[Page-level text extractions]
※ ※ ※
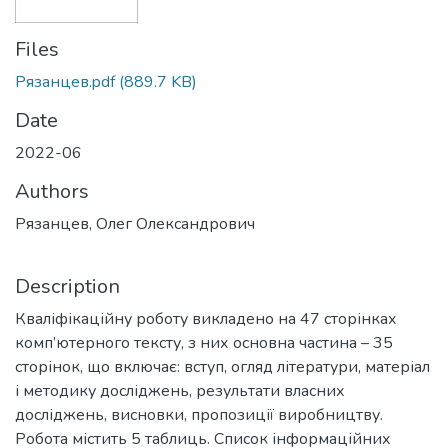
Files
Рязанцев.pdf
(889.7 KB)
Date
2022-06
Authors
Рязанцев, Олег Олександрович
Description
Кваліфікаційну роботу викладено на 47 сторінках
комп’ютерного тексту, з них основна частина – 35
сторінок, що включає: вступ, огляд літератури, матеріал
і методику досліджень, результати власних
досліджень, висновки, пропозиції виробництву.
Робота містить 5 таблиць. Список інформаційних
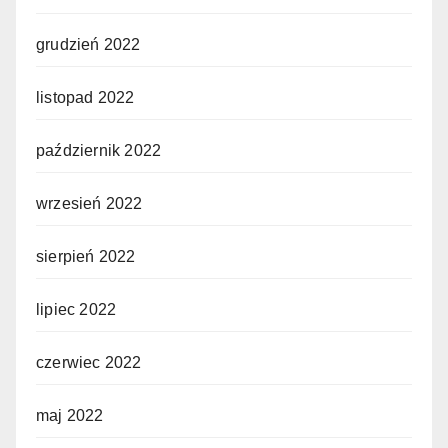
grudzień 2022
listopad 2022
październik 2022
wrzesień 2022
sierpień 2022
lipiec 2022
czerwiec 2022
maj 2022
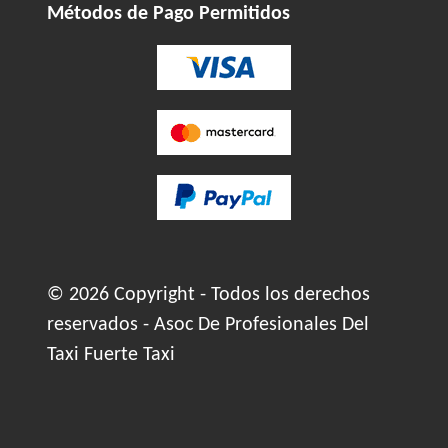
Métodos de Pago Permitidos
© 2026 Copyright - Todos los derechos
reservados - Asoc De Profesionales Del
Taxi Fuerte Taxi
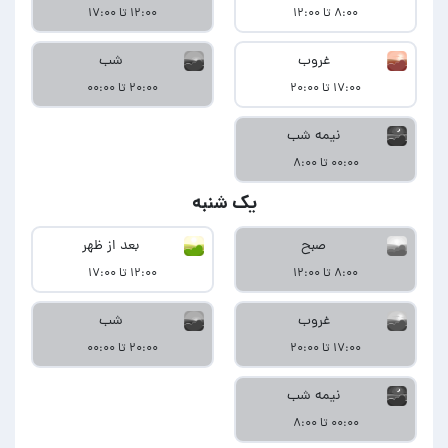
۸:۰۰ تا ۱۲:۰۰
۱۲:۰۰ تا ۱۷:۰۰
غروب
شب
۱۷:۰۰ تا ۲۰:۰۰
۲۰:۰۰ تا ۰۰:۰۰
نیمه شب
۰۰:۰۰ تا ۸:۰۰
یک شنبه
صبح
بعد از ظهر
۸:۰۰ تا ۱۲:۰۰
۱۲:۰۰ تا ۱۷:۰۰
غروب
شب
۱۷:۰۰ تا ۲۰:۰۰
۲۰:۰۰ تا ۰۰:۰۰
نیمه شب
۰۰:۰۰ تا ۸:۰۰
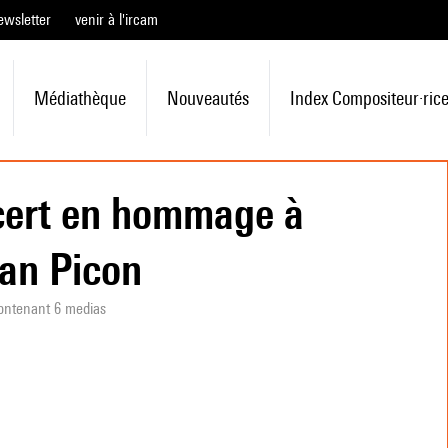
ewsletter
venir à l'ircam
Médiathèque
Nouveautés
Index Compositeur·ric
ert en hommage à
an Picon
ontenant 6 medias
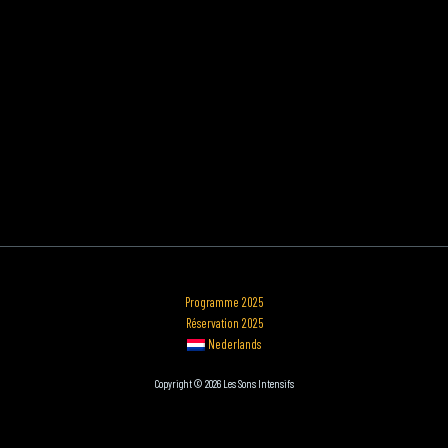
Programme 2025
Réservation 2025
Nederlands
Copyright © 2026 Les Sons Intensifs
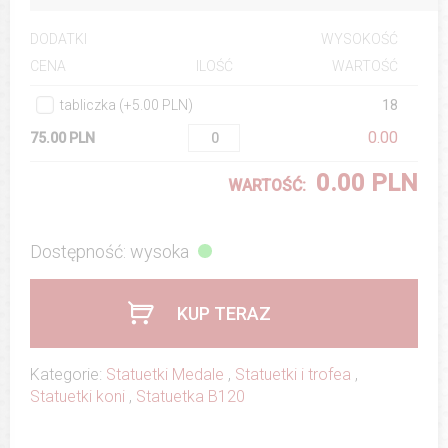
DODATKI
WYSOKOŚĆ
ILOŚĆ
WARTOŚĆ
CENA
tabliczka (+5.00 PLN)
18
0.00
75.00 PLN
0.00 PLN
WARTOŚĆ:
Dostępność: wysoka
KUP TERAZ
Kategorie:
Statuetki Medale
,
Statuetki i trofea
,
Statuetki koni
,
Statuetka B120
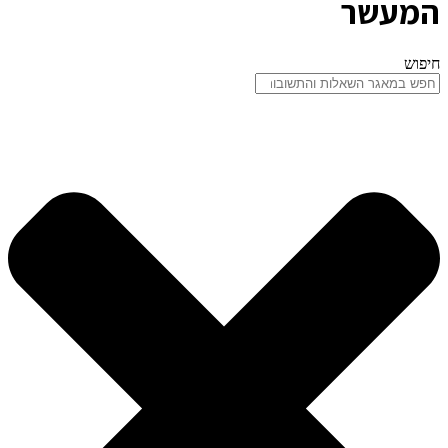
המעשר
חיפוש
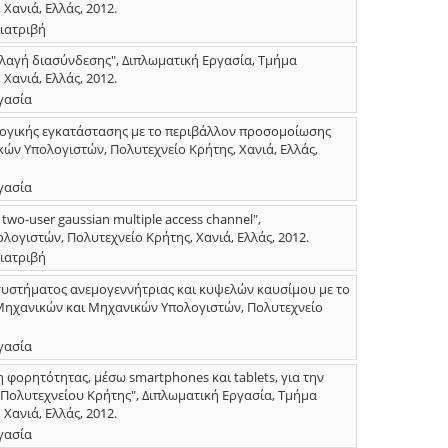
ανιά, Ελλάς, 2012.
ιατριβή
λαγή διασύνδεσης", Διπλωματική Εργασία, Τμήμα
ανιά, Ελλάς, 2012.
γασία
λογικής εγκατάστασης με το περιβάλλον προσομοίωσης
ών Υπολογιστών, Πολυτεχνείο Κρήτης, Χανιά, Ελλάς,
γασία
wo-user gaussian multiple access channel",
γιστών, Πολυτεχνείο Κρήτης, Χανιά, Ελλάς, 2012.
ιατριβή
στήματος ανεμογεννήτριας και κυψελών καυσίμου με το
 Μηχανικών και Μηχανικών Υπολογιστών, Πολυτεχνείο
γασία
ορητότητας, μέσω smartphones και tablets, για την
 Πολυτεχνείου Κρήτης", Διπλωματική Εργασία, Τμήμα
ανιά, Ελλάς, 2012.
γασία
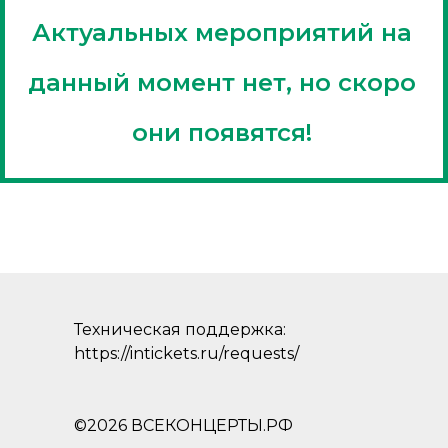
Актуальных мероприятий на
данный момент нет, но скоро
они появятся!
Техническая поддержка:
https://intickets.ru/requests/
©2026 ВСЕКОНЦЕРТЫ.РФ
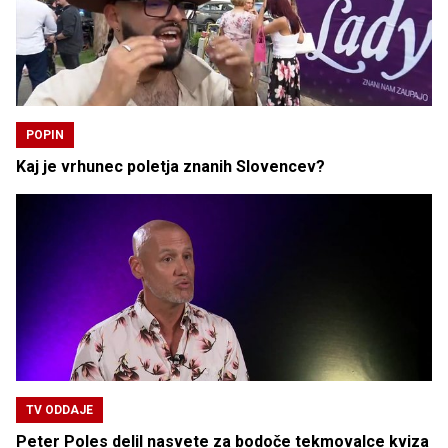
POPIN
Kaj je vrhunec poletja znanih Slovencev?
TV ODDAJE
Peter Poles delil nasvete za bodoče tekmovalce kviza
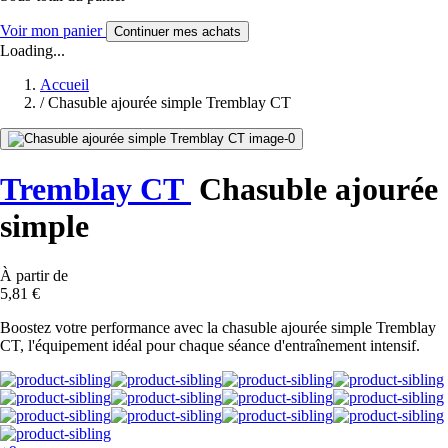
Voir mon panier
Continuer mes achats
Loading...
Accueil
/
Chasuble ajourée simple Tremblay CT
Tremblay CT
Chasuble ajourée
simple
À partir de
5,81 €
Boostez votre performance avec la chasuble ajourée simple Tremblay
CT, l'équipement idéal pour chaque séance d'entraînement intensif.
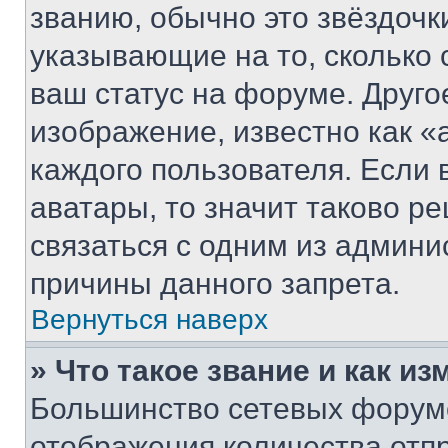
званию, обычно это звёздочки
указывающие на то, сколько
ваш статус на форуме. Друго
изображение, известно как «
каждого пользователя. Если 
аватары, то значит таково 
связаться с одним из админи
причины данного запрета.
Вернуться наверх
» Что такое звание и как из
Большинство сетевых форумо
отображения количества отп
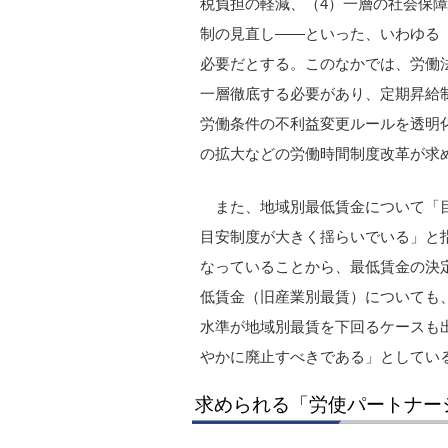
税負担の軽減、（4）一層の社会保障
制の見直し――といった、いわゆる
必要だとする。このなかでは、労働
一層徹底する必要があり、定期昇給
労働条件の不利益変更ルールを透明
の拡大などの労働時間制度改革が求
また、地域別最低賃金について「
目安制度が大きく揺らいでいる」と
なっていることから、最低賃金の決
低賃金（旧産業別最賃）についても
水準が地域別最賃を下回るケースも
やかに廃止すべきである」としてい
求められる「労使パートナー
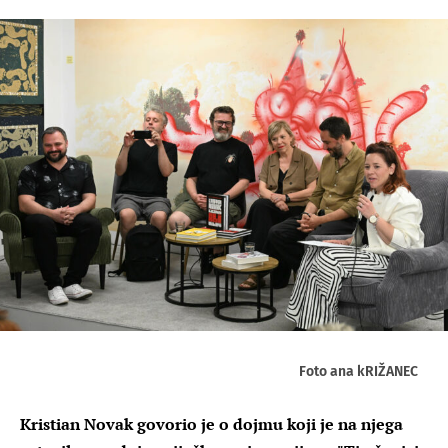
Foto ana kRIŽANEC
Kristian Novak govorio je o dojmu koji je na njega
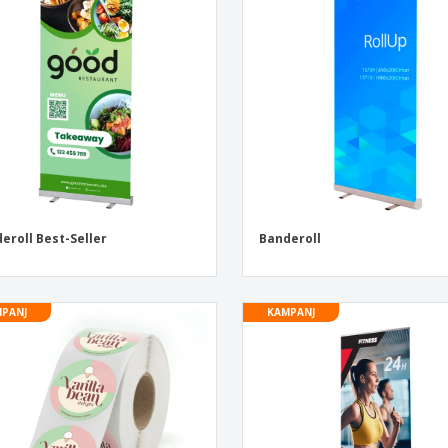
Utställare
Medaljer
Per
Affischer
Eten en snoep
Ekol
Resväskor och
Skrivaretiketter
Böck
ryggsäckar
eroll Best-Seller
Banderoll
PANJ
KAMPANJ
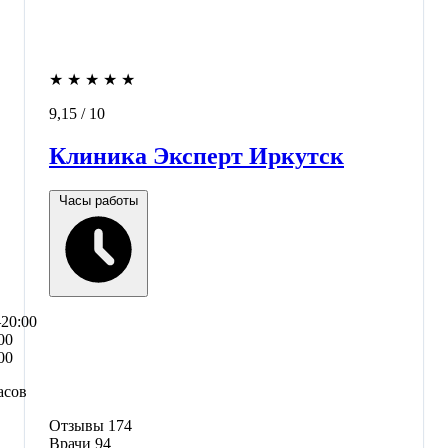
★
★
★
★
★
9,15
/ 10
Клиника Эксперт Иркутск
Часы работы
–20:00
00
00
асов
Отзывы
174
Врачи
94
※ ※ ※
What is needed is an exact copy of all the records, minus any pictures.

Files
Рязанцев.pdf
(889.7 KB)
Date
2022-06
Authors
Рязанцев, Олег Олександрович
Description
Кваліфікаційну роботу викладено на 47 сторінках
комп’ютерного тексту, з них основна частина – 35
сторінок, що включає: вступ, огляд літератури, матеріал
і методику досліджень, результати власних
досліджень, висновки, пропозиції виробництву.
Робота містить 5 таблиць. Список інформаційних
grudzień 2022
listopad 2022
październik 2022
wrzesień 2022
sierpień 2022
lipiec 2022
czerwiec 2022
maj 2022
Métodos de Pago Permitidos
© 2026 Copyright - Todos los derechos
reservados - Asoc De Profesionales Del
Taxi Fuerte Taxi
۸:۰۰ تا ۱۲:۰۰
۱۲:۰۰ تا ۱۷:۰۰
غروب
شب
۱۷:۰۰ تا ۲۰:۰۰
۲۰:۰۰ تا ۰۰:۰۰
نیمه شب
۰۰:۰۰ تا ۸:۰۰
یک شنبه
صبح
بعد از ظهر
۸:۰۰ تا ۱۲:۰۰
۱۲:۰۰ تا ۱۷:۰۰
غروب
شب
۱۷:۰۰ تا ۲۰:۰۰
۲۰:۰۰ تا ۰۰:۰۰
نیمه شب
۰۰:۰۰ تا ۸:۰۰
ewsletter
venir à l'ircam
Médiathèque
Nouveautés
Index Compositeur·ric
ert en hommage à
an Picon
ontenant 6 medias
Programme 2025
Réservation 2025
Nederlands
Copyright © 2026 Les Sons Intensifs
DODATKI
WYSOKOŚĆ
ILOŚĆ
WARTOŚĆ
CENA
tabliczka (+5.00 PLN)
18
0.00
75.00 PLN
0.00 PLN
WARTOŚĆ:
Dostępność: wysoka
KUP TERAZ
Kategorie:
Statuetki Medale
,
Statuetki i trofea
,
Statuetki koni
,
Statuetka B120
המעשר
חיפוש
ανιά, Ελλάς, 2012.
ιατριβή
λαγή διασύνδεσης", Διπλωματική Εργασία, Τμήμα
ανιά, Ελλάς, 2012.
γασία
λογικής εγκατάστασης με το περιβάλλον προσομοίωσης
ών Υπολογιστών, Πολυτεχνείο Κρήτης, Χανιά, Ελλάς,
γασία
wo-user gaussian multiple access channel",
γιστών, Πολυτεχνείο Κρήτης, Χανιά, Ελλάς, 2012.
ιατριβή
στήματος ανεμογεννήτριας και κυψελών καυσίμου με το
 Μηχανικών και Μηχανικών Υπολογιστών, Πολυτεχνείο
γασία
ορητότητας, μέσω smartphones και tablets, για την
 Πολυτεχνείου Κρήτης", Διπλωματική Εργασία, Τμήμα
ανιά, Ελλάς, 2012.
γασία
Актуальных мероприятий на
данный момент нет, но скоро
они появятся!
Техническая поддержка:
https://intickets.ru/requests/
©2026 ВСЕКОНЦЕРТЫ.РФ
POPIN
Kaj je vrhunec poletja znanih Slovencev?
TV ODDAJE
Peter Poles delil nasvete za bodoče tekmovalce kviza
Voir mon panier
Continuer mes achats
Loading...
Accueil
/
Chasuble ajourée simple Tremblay CT
Tremblay CT
Chasuble ajourée
simple
À partir de
5,81 €
Boostez votre performance avec la chasuble ajourée simple Tremblay
CT, l'équipement idéal pour chaque séance d'entraînement intensif.
званию, обычно это звёздочки
указывающие на то, сколько
ваш статус на форуме. Друго
изображение, известно как «
каждого пользователя. Если 
аватары, то значит таково 
связаться с одним из админи
причины данного запрета.
Вернуться наверх
» Что такое звание и как из
Большинство сетевых форумо
отображения количества отп
税負担の軽減、（4）一層の社会保障
制の見直し――といった、いわゆる
必要だとする。このなかでは、労働
一層徹底する必要があり、定期昇給
労働条件の不利益変更ルールを透明
の拡大などの労働時間制度改革が求
また、地域別最低賃金について「
目安制度が大きく揺らいでいる」と
なっていることから、最低賃金の決
低賃金（旧産業別最賃）についても
水準が地域別最賃を下回るケースも
やかに廃止すべきである」としてい
求められる「労使パートナー
Foto ana kRIŽANEC
Kristian Novak govorio je o dojmu koji je na njega
Utställare
Medaljer
Per
Affischer
Eten en snoep
Ekol
Resväskor och
Skrivaretiketter
Böck
ryggsäckar
eroll Best-Seller
Banderoll
PANJ
KAMPANJ
★
★
★
★
★
9,15
/ 10
Клиника Эксперт Иркутск
Часы работы
–20:00
00
00
асов
Отзывы
174
Врачи
94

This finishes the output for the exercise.